# topwater reds & random happenings



## uncdub13 (Aug 9, 2003)

Went out for a couple hours this afternoon to play with some shallow water reds on the falling tide. Had overcast skies and glassy conditions where the fish were gonna be sittin to start off. Started walkin the dog and got some blowups and brief hookups from peckerhead-sized bluefish (even had one come up beside the boat and investigate while my lure was just hanging there motionless). Couple casts later i get a good explosion in 1' of water and bring this 30" to the boga after several hard runs.










I had caught a couple more upper/overslot reds both topwater and subsurface when i decided to toss out the ol mirrodine. It gets nailed as soon as it hit the water. Missed it, but it came back. Had it on for a few seconds, and it felt like a nice fish but not a red. About that time i go slack and see a 10-12 lb bluefish clear the water shaking its head (and a mirrodine). Unfortunately my 20 lb fluoro leader was no match and i lost a $7 lure. Good to know they're roaming around inshore though.

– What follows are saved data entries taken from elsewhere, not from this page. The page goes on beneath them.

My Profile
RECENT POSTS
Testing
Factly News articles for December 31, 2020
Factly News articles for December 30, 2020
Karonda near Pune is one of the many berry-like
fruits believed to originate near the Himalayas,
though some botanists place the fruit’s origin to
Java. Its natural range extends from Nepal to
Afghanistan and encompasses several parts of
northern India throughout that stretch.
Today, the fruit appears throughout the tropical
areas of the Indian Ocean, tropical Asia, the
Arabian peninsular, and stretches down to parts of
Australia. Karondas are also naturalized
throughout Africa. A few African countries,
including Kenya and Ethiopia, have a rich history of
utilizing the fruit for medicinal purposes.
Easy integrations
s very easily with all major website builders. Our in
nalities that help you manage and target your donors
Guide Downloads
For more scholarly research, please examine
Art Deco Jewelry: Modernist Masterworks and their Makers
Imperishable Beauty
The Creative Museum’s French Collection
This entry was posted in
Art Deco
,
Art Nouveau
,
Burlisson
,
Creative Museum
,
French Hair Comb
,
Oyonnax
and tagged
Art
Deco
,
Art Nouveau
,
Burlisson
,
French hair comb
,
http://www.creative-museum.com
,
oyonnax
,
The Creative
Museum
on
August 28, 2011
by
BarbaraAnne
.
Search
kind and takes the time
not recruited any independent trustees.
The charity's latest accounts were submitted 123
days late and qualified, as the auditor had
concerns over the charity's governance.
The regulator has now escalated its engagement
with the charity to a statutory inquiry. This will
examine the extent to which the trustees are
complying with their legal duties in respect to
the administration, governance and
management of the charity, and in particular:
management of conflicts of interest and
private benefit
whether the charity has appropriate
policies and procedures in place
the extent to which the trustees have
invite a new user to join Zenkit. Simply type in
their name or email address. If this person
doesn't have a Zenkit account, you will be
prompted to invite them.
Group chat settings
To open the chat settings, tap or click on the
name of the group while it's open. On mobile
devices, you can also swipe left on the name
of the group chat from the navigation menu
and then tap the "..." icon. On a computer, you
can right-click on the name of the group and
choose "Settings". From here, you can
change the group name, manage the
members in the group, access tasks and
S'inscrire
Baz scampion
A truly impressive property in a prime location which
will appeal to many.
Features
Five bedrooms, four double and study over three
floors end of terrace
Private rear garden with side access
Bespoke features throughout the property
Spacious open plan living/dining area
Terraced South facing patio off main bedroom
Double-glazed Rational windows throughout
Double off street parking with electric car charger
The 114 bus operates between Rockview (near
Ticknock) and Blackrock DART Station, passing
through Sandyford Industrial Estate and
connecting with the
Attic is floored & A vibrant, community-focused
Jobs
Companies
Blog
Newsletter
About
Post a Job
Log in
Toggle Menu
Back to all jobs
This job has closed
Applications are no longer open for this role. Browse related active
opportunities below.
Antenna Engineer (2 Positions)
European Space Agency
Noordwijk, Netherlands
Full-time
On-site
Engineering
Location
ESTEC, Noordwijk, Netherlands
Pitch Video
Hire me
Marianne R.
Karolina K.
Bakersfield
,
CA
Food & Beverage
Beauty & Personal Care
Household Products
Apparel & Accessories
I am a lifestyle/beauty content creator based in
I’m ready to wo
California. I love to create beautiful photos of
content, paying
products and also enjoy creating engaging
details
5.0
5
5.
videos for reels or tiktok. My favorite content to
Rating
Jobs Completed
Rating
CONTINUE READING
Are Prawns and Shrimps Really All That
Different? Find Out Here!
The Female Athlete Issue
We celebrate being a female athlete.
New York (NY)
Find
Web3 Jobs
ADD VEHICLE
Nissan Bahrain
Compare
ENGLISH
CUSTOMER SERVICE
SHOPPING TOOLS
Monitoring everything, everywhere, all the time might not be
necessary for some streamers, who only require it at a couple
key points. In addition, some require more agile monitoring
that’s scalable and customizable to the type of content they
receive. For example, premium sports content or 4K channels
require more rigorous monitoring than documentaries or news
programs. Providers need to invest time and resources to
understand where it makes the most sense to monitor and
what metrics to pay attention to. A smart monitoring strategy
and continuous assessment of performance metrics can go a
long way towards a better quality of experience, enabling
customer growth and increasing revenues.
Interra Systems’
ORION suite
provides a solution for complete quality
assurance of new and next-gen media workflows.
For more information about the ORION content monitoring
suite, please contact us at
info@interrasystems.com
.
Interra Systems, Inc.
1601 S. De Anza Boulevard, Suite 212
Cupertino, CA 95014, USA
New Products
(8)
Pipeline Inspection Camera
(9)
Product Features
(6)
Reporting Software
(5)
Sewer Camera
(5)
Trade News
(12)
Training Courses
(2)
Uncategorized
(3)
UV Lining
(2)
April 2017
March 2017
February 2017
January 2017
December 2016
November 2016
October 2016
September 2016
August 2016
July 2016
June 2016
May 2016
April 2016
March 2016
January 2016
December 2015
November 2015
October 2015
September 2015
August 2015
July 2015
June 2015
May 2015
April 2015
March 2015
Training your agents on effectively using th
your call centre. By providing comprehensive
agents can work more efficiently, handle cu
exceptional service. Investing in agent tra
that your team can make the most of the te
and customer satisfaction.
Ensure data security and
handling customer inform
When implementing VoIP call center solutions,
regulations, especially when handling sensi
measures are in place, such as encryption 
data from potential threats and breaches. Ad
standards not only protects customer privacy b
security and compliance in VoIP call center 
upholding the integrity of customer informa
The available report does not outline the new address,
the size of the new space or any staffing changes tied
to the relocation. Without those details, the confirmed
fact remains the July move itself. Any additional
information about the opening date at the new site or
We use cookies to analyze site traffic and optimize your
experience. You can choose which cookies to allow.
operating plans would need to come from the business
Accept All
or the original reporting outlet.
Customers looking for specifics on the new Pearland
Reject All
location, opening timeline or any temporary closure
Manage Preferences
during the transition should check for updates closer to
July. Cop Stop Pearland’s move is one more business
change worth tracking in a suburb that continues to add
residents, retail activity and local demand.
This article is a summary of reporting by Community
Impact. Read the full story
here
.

Went right back to catch reds right after that, all 25-30" fish and full of energy in the warmer water.





































Decided to leave them alone and call it quits after half a dozen or so. As for the random happening...the last fish i caught had a 3/0 1/16 oz powerlock with several feet of 20 lb leader stuck in his backdoor...










I knew it was probably mine, but couldnt remember breaking off any fish with that hook this spring/winter. Then i remembered i had snapped off my leader while casting a few weeks ago and the lure went sailing. I'm guessing the fish must have picked up the doa jerkbait off the bottom, eaten it, and passed it through its system. Go figure.


----------



## Ryan Y (Dec 1, 2005)

NIce rescue.

I was gonna ask about Your compass heading in regards to how the crow flies from Eagles Nest, But I can probably imagine.

Later-


----------



## ruthless (Sep 5, 2003)

Nice Redfish, and the fish is cool also! When did you switch from Wildy to Heritage?


----------



## uncdub13 (Aug 9, 2003)

just a test drive today but we'll see.


----------



## SkunkApe (Dec 9, 2006)

Nice fish Ryan! You didn't happen to find those XTools pliers floating around the ships did ya  

skunk


----------



## Jesse Lockowitz (Feb 13, 2006)

nice fish. all i can say for that drum is OUCH


----------



## RuddeDogg (Mar 20, 2004)

Nice haul. Good job.


----------



## jay b (Dec 1, 2002)

Ryan nice Pups and real nice Redfish. The entire set-up looks just like mine right down to the color, location of the scotty, pliers in the boat and judging from the smaller front hatch that's the 14'er too just like mine. I've got 3 yaks but that one is definately my favorite.


----------



## uncdub13 (Aug 9, 2003)

That's only a demo boat. I really wish the 14' had a larger hatch up front like the 12' has. The 12' would probably be a little more versatile for the different types of fishing that i do as opposed to the 14' but i'm still not sure. I really dont think there is that much difference in "speed" between the two anyhow. Also i kinda like the cupholder in the cockpit of the 12. Makes a good holder for my downrigger ball anchor i use in shallow water.


----------



## Fish'n Phil (Nov 11, 2002)

Ryan,

What color Mirrodines do the pups prefer? I've never tried Mirrodines before but used 52MR's successfully last year fishing at night for specks and pups. Thanks!


----------



## uncdub13 (Aug 9, 2003)

i know from experience that reds, trout, flounder, and snook all like the 18 (dark green back, silver body) and 808 (black/gold/orange), but i bet most of the other colors would work just because of the flash and action. also try the mirrominnow. same action and flash, just longer profile like a glass minnow.


----------